Well, I am currently setting up our new radius servers on AlmaLinux 9 using 3.0.21 and reading the eap module comments:

                #  If Private key & Certificate are located in
                #  the same file, then private_key_file &
                #  certificate_file must contain the same file
                #  name.
                #
                #  If ca_file (below) is not used, then the
                #  certificate_file below SHOULD also include all of
                #  the intermediate CA certificates used to sign the
                #  server certificate, but NOT the root CA.
                #
                #  Including the ROOT CA certificate is not useful and
                #  merely inflates the exchanged data volume during
                #  the TLS negotiation.
                #
                #  This file should contain the server certificate,
                #  followed by intermediate certificates, in order.
                #  i.e. If we have a server certificate signed by CA1,
                #  which is signed by CA2, which is signed by a root
                #  CA, then the "certificate_file" should contain
                #  server.pem, followed by CA1.pem, followed by
                #  CA2.pem.
                #
                #  When using "ca_file" or "ca_dir", the
                #  "certificate_file" should contain only
                #  "server.pem".  And then you may (or may not) need
                #  to set "auto_chain", depending on your version of
                #  OpenSSL.
                #
                #  In short, SSL / TLS certificates are complex.
                #  There are many versions of software, each of which
                #  behave slightly differently.  It is impossible to
                #  give advice which will work everywhere.  Instead,
                #  we give general guidelines.
                #
                certificate_file = ${certdir}/server.pem

                #  Trusted Root CA list
                #
                #  This file can contain multiple CA certificates.
                #  ALL of the CA's in this list will be trusted to
                #  issue client certificates for authentication.
                #
                #  In general, you should use self-signed
                #  certificates for 802.1x (EAP) authentication.
                #  In that case, this CA file should contain
                #  *one* CA certificate.
                #
                ca_file = ${cadir}/ca.pem

If something is complex here it's those comments. It says to put intermediates into certificate_file if you don't use ca_file. "Don't use" means to me empty/unconfigured and not "don't use for the intermediates of the server certificate".

Likewise

                #  When using "ca_file" or "ca_dir", the
                #  "certificate_file" should contain only
                #  "server.pem".

sounds to me as "if you configure ca_file or ca_dir the certificate_file should contain the server certificate".

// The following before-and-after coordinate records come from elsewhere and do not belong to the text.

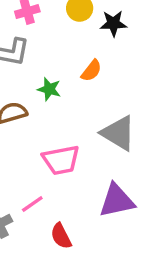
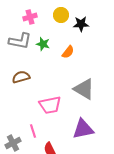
green star: (49, 89) -> (43, 44), moved
pink line: (32, 204) -> (33, 131), turned -72

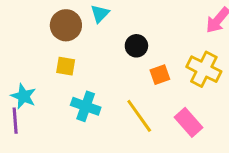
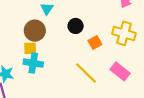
brown circle: (66, 25) -> (35, 31), moved
cyan cross: (86, 106) -> (33, 63), moved

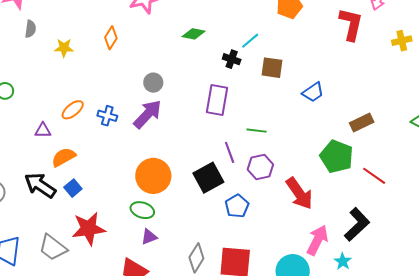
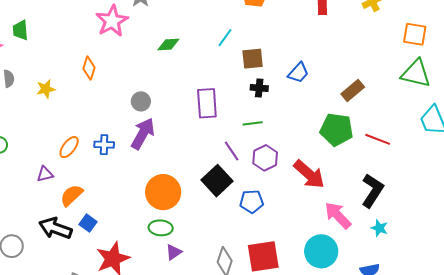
black cross: (232, 59) -> (259, 88), moved
blue pentagon: (237, 206) -> (252, 201), turned -30
pink arrow: (317, 240) -> (338, 215), turned -56
cyan star: (343, 261) -> (379, 228), moved

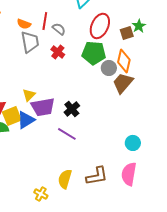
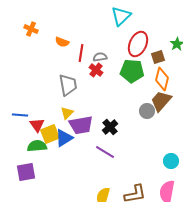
red line: (45, 21) -> (81, 53), moved
gray semicircle: (59, 29) -> (100, 57), moved, turned -48
brown square: (127, 33) -> (158, 57), moved
gray trapezoid: (30, 42) -> (68, 85), moved
gray circle: (109, 68) -> (147, 111), moved

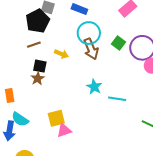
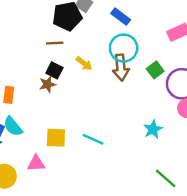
cyan star: (94, 87) -> (153, 129), moved
cyan line: (117, 99) -> (93, 139), moved
pink triangle: (64, 130) -> (36, 163), moved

The comment for ca_file says Trusted Root CA list. But all considering, I suspect this is not a root ca list but used just like any -CAfile parameter to openssl would do. And if you don't include the intermediates into the server certificate_file it'll contain the intermediates.

So knowing openssl, I would map ca_file to -CAfile and ca_path to -CApath, but reading those comments it's really unclear and you seem to use those options at different places for very different purposes which makes it difficult to understand, how to configure it correctly.

So what you have suggested sounds to me at first like something those comments explicitly say you shouldn't do.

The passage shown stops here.